▶ TASK GOAL
From the data underneath, reproduce exactly the stretch that begins at the line with "Image resolution: width=1320" and ends after the line with "The width and height of the screenshot is (110, 2576).".
↓↓↓
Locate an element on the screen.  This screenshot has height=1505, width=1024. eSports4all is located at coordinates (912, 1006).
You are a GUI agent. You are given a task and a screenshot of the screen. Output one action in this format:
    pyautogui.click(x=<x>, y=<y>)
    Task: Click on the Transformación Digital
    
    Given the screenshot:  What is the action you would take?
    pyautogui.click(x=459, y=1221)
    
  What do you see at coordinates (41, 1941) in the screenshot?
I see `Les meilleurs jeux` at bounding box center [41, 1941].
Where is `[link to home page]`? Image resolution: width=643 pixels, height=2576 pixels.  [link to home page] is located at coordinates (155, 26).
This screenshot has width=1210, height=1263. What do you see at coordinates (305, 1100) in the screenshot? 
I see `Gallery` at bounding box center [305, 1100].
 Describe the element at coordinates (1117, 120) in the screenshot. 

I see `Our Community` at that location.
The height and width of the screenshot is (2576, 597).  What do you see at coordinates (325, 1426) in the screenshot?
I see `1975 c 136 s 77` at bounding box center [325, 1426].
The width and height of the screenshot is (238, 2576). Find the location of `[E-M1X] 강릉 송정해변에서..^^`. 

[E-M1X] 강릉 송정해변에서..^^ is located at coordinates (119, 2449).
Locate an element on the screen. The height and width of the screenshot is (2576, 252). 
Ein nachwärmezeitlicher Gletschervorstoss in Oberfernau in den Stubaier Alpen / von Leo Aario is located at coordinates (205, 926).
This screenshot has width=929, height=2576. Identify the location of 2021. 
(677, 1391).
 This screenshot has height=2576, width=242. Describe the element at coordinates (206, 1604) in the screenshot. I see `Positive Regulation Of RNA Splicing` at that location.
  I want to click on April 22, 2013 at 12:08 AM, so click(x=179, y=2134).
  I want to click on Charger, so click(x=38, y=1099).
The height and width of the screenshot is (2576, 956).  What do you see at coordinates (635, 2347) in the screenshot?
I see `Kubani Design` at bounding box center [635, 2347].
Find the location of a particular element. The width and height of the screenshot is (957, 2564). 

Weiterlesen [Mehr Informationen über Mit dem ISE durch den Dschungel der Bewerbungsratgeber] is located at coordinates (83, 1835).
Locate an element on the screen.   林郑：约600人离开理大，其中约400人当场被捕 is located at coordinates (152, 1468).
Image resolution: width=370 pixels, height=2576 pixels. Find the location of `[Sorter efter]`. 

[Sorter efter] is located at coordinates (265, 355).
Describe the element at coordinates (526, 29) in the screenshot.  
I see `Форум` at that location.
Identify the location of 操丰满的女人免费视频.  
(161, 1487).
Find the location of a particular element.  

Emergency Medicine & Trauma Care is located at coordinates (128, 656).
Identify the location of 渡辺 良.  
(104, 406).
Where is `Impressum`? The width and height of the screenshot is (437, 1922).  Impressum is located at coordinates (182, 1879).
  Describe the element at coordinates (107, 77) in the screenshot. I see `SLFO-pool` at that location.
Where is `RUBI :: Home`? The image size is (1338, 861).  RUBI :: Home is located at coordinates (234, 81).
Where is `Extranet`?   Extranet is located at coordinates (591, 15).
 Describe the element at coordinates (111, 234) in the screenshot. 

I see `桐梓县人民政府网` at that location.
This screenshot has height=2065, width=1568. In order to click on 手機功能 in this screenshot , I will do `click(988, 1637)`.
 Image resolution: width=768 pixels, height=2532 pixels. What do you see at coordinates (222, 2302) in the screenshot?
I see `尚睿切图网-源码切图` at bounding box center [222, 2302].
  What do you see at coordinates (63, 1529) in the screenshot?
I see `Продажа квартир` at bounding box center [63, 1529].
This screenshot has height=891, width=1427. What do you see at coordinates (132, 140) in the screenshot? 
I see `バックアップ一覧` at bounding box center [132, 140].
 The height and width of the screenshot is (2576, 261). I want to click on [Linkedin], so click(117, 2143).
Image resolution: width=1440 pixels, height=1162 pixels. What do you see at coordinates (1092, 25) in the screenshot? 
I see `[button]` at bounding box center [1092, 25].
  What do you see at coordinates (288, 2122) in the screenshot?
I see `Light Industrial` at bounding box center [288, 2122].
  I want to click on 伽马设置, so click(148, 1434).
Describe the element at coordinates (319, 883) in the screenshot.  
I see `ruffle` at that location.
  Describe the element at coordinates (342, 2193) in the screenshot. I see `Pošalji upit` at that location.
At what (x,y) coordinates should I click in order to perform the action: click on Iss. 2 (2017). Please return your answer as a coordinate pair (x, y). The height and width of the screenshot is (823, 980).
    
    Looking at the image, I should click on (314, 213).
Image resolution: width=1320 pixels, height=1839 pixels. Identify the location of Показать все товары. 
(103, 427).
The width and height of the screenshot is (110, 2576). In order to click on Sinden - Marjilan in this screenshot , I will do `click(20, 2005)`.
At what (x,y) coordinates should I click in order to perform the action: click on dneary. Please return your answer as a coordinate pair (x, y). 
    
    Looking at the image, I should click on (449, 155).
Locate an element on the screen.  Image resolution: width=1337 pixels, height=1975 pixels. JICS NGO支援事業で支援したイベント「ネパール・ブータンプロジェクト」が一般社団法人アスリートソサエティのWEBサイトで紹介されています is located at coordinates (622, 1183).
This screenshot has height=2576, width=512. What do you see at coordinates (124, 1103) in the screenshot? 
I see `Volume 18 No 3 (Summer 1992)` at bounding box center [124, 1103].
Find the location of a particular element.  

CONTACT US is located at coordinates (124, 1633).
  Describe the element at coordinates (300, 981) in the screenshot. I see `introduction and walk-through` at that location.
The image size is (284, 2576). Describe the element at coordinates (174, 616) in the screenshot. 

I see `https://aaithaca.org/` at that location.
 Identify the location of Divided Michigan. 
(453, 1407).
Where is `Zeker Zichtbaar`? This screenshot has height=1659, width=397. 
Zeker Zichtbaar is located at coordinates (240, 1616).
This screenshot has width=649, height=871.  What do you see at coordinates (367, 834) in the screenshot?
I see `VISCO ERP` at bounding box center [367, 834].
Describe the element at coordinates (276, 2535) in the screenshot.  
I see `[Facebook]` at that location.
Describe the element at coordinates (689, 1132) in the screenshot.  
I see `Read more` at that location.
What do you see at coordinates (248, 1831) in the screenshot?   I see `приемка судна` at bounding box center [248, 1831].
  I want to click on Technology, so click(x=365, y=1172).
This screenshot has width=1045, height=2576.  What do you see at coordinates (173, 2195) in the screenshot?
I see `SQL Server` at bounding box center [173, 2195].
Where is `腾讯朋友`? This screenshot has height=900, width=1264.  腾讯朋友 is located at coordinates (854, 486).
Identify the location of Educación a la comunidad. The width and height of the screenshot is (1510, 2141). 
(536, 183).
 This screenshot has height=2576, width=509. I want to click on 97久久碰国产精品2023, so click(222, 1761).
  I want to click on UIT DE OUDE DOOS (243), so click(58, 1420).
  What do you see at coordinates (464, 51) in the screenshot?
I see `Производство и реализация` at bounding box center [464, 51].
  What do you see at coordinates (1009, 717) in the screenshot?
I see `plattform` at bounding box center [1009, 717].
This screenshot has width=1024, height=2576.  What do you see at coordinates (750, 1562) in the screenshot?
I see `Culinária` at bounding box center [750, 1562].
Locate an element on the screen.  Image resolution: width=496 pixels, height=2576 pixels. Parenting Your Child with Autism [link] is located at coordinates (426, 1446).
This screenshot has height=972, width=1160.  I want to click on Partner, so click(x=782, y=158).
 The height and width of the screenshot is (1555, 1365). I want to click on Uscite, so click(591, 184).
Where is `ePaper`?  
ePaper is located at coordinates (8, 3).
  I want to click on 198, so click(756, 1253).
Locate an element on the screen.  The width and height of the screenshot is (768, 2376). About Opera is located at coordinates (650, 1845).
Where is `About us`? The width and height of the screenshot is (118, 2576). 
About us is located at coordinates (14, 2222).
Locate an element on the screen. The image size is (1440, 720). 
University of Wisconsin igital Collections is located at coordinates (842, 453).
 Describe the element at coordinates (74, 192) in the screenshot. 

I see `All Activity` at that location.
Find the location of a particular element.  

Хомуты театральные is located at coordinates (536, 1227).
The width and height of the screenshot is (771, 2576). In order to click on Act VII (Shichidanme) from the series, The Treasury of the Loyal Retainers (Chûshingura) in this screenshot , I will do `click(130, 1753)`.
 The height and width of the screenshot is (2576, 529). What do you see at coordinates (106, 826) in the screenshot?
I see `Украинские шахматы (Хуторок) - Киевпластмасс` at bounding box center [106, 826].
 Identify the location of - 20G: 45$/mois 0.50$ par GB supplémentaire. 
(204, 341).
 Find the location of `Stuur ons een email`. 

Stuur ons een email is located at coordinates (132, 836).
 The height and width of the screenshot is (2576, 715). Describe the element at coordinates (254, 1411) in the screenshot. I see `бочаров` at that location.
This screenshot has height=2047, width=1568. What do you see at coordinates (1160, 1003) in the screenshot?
↑↑↑
▶ REPLY
Image resolution: width=1320 pixels, height=1839 pixels. Identify the location of Показать все товары. 
(103, 427).
The width and height of the screenshot is (110, 2576). In order to click on Sinden - Marjilan in this screenshot , I will do `click(20, 2005)`.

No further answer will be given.